**Instructions to follow**
An unchanged copy of all the lines below is expected, and it should contain no pictures.

**Task material**
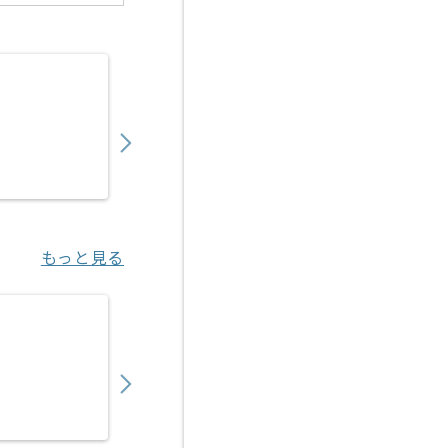
【PM】PC展開プロジェクト支援の求人・案
700,000
〜
円／月
業務委託
田町（東京都）
もっと見る
【テスト】テスト自動化の求人・案件
1,150,000
〜
円／月
業務委託
天王洲アイル（東京都）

**Task solution**
【PM】PC展開プロジェクト支援の求人・案
700,000
〜
円／月
業務委託
田町（東京都）
もっと見る
【テスト】テスト自動化の求人・案件
1,150,000
〜
円／月
業務委託
天王洲アイル（東京都）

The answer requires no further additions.